In Medical Domain, the process of interpreting and captioning medical images needs high cost and time, along with the expertise support. With the increasing number of medical images, it is hard for the radiologists to manage their work load alone. Automating medical image captioning solves the problem of high cost and time spent while helping the radiologists to improve the reliability and the accuracy of the generated captions. Even without any expertise support, the accuracy of the captions can be increased. This is a very good opportunity for the new radiologists with less experience. Although prior work has focused on automating medical image captioning, there are still some issues that have not been addressed yet such as generating long captions with unnecessary details, being unable to identify abnormal regions in complex images and the low accuracy and unreliability of some generated captions. We hope to develop a Deep Learning model for captioning the images related to the medical sector with the ability to extract the features from images and output meaningful sentences related to the defects identified from the image with high accuracy. Proposed model will be trained on an Amazon EC2 instance using the AWS Deep Learning Containers. In future, our proposed model can be used to help the clinicians as a second option, to increase the confidence of the diagnosis.

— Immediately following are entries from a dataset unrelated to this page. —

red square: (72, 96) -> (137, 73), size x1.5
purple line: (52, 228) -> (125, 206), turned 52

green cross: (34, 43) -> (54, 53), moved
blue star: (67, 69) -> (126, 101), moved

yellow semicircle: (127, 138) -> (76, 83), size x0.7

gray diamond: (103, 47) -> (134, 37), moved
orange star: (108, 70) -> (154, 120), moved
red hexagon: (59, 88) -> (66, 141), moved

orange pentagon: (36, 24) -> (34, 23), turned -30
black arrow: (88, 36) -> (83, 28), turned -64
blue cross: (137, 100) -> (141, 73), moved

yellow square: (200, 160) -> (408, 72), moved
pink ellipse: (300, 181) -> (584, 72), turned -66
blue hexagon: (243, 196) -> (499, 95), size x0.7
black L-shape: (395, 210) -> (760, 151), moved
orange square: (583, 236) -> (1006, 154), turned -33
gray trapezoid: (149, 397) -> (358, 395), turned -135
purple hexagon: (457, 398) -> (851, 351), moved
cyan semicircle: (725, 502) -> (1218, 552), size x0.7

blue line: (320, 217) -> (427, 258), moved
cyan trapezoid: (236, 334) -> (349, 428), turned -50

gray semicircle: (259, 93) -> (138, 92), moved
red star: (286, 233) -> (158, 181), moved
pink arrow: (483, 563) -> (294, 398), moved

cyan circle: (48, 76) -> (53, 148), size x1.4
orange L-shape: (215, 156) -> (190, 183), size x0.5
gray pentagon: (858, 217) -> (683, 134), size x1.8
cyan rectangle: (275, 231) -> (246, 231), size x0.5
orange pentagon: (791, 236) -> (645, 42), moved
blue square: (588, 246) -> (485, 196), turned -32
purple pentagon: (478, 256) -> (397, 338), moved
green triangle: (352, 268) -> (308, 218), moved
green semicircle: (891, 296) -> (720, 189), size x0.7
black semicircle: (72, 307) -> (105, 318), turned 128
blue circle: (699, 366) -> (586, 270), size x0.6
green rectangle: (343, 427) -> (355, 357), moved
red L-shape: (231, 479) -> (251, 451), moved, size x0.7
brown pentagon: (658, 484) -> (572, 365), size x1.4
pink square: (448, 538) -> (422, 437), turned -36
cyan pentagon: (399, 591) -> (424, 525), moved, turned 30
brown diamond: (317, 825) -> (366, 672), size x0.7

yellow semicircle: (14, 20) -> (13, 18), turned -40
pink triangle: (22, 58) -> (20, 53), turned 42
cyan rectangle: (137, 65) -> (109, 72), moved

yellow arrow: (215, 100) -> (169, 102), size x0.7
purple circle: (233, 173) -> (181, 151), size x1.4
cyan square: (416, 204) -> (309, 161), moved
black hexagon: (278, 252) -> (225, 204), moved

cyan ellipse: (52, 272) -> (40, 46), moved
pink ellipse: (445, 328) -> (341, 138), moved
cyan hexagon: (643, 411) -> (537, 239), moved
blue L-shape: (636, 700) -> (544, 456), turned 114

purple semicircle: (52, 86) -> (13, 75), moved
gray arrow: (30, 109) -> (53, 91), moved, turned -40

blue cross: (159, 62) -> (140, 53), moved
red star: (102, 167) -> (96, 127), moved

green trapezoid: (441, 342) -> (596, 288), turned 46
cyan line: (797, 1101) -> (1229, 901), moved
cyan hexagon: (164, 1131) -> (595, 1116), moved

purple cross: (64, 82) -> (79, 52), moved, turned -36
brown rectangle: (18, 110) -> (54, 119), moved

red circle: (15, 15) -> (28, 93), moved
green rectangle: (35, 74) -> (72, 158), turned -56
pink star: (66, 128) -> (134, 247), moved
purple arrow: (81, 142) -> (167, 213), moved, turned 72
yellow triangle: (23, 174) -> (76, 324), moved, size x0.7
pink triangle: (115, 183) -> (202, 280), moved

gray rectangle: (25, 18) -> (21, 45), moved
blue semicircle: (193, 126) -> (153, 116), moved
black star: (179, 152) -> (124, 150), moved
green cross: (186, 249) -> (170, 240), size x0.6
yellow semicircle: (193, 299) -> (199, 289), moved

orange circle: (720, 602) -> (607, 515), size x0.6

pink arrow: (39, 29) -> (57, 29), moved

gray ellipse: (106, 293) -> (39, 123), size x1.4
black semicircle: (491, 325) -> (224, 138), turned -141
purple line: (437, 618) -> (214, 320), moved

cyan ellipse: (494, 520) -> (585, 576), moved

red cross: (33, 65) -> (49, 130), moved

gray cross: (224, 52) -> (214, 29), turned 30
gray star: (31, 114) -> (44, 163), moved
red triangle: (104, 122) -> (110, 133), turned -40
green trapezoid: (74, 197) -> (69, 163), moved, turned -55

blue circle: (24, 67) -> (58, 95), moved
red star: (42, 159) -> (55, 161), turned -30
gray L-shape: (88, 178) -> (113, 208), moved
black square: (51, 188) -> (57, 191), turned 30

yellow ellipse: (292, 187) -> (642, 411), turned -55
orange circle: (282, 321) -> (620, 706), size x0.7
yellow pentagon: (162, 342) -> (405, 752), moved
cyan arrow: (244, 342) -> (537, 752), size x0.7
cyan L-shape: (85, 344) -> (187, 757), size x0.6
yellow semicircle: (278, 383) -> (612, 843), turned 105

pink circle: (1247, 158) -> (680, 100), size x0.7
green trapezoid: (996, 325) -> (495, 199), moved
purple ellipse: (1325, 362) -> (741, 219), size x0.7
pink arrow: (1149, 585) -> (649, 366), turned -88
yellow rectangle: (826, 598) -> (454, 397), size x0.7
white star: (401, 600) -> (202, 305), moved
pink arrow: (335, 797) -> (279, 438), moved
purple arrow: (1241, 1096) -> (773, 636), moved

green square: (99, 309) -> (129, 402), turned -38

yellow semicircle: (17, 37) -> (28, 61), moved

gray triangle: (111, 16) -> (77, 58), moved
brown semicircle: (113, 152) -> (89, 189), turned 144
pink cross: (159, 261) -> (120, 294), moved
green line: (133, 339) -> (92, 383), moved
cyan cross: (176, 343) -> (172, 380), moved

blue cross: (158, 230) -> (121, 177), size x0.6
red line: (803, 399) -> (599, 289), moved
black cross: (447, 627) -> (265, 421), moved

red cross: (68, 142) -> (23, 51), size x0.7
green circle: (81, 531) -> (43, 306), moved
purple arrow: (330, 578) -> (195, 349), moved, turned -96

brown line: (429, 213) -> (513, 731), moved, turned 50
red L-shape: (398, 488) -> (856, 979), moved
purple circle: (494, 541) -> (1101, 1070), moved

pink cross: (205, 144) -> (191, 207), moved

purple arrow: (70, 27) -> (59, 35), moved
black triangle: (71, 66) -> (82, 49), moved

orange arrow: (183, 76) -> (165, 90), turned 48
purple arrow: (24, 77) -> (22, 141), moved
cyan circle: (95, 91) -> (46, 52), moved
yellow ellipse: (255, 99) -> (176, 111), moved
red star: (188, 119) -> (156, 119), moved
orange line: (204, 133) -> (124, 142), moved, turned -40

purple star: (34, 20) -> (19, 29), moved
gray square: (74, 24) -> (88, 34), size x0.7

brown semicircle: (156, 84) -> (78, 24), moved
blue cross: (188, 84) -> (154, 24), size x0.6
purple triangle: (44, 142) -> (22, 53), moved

The Chest X-Ray images that are extensively used to identify symptoms, signs of injury and diseases are usually read by well-trained experts such as radiologists and physicians. However, with the increasing availability of Chest X-Ray images, radiologists and other physicians face difficulties involving themselves alone in Chest X-Ray captioning. The huge time taken for the task and the unreliable captions generated by inexperienced new physicians have become a bottleneck in the medical diagnostic and treatment pipeline. With that, the need for an effective and efficient method of captioning medical images has risen. Although automated Chest X-Ray image captioning is not a new concept in the medical sector, it is not popular as a trustworthy solution yet. Researchers have invented different methodologies; however, still, there are multiple issues in the automation of the Chest X-Ray image captioning process to obtain results similar to human-generated captions.
In this work, a Chest X-Ray Captioning model is implemented using CheXNet, FasterRCNN and a memory-driven Transformer. CheXNet is used for extracting features from the Chest X-Ray images, while FasterRCNN is used to create objects from those features. Then those objects are fed into the memory-driven transformer to generate captions. As novel contributions, we apply the contrastive learning technique to CheXNet to improve the feature extraction and use image objects in the memory-driven transformer instead of the features to improve caption generation.